2. Our genomes encode ~3000 multipass membrane proteins. These proteins are essential for sensing the environment, communication with other cells, transport of nutrients and metabolites, neurotransmission, and countless other physiologic processes. Multipass membrane proteins inserted into the ER membrane are weaved back and forth multiple times across the lipid bilayer, folded into a functional three-dimensional structure, and sometimes assembled with other subunits. Our research aims to understand how such complex membrane proteins are made correctly. We have taken a biochemical approach to identify and mechanistically dissect the factors involved in membrane protein targeting, insertion, folding, and assembly. Work from our lab and others have defined a set of factors that are particularly important for multipass membrane protein insertion.
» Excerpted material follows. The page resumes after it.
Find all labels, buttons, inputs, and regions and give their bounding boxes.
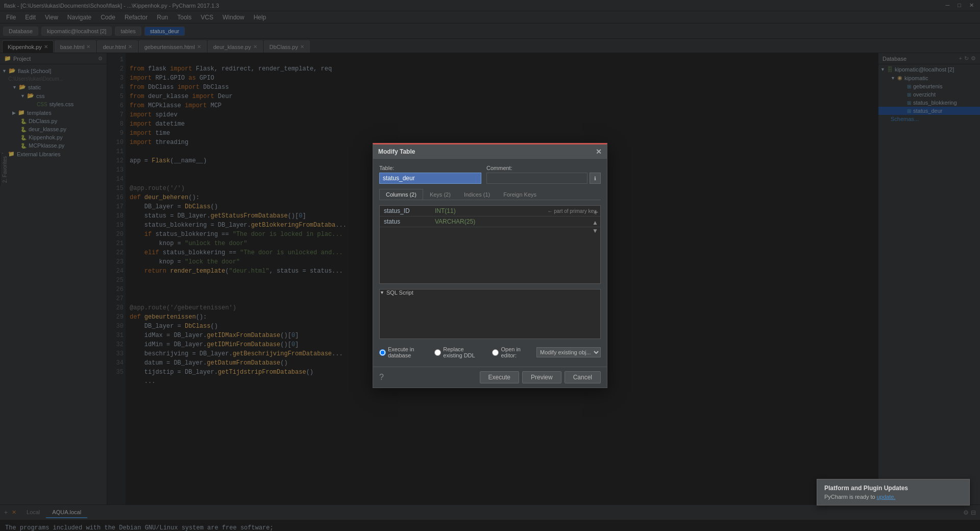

This includes the targeting factor TMEM208, Oxa1-family insertases termed EMC and GEL, and an intramembrane chaperone complex termed PAT. I will discuss our current mechanistic understanding of how these factors operate and how their functions are coordinated with the Sec61 protein translocation channel. Our findings are leading to a unifying model for membrane protein biogenesis.
3. Peroxisomes are ubiquitous organelles whose dysfunction causes fatal human diseases. Most peroxisomal enzymes are imported in a folded state from the cytosol by the receptor PEX5. Recent work shows how PEX5 shuttles cargo into peroxisomes. PEX5 binds cargo in the cytosol and then enters peroxisomes by a process resembling nuclear transport. A meshwork is formed inside the membrane by a conserved tyrosine/glycine-rich YG domain of PEX13, and resembles the meshwork of nucleoporin FG domains inside nuclear pores. PEX5 selectively partitions into this phase, using conserved aromatic motifs, and brings bound cargo along. Directionality of import is probably determined by an interaction of PEX5 with a lumenal PEX14 domain. PEX5 returns to the cytosol through a retro-translocon formed by a ubiquitin ligase complex, consisting of PEX2, 10, and 12. The ligase complex has an open pore, into which the import receptors insert a flexible N-terminal segment from the lumenal side. Following mono-ubiquitination, PEX5 is pulled out of peroxisomes by the PEX1/6 ATPase. During retro-translocation, PEX5 is unfolded, which results in cargo release inside the organelle. After folding and deubiquitination, PEX5 can start a new import cycle.
※本講演は英語講演となります。通訳はありませんので,ご注意ください。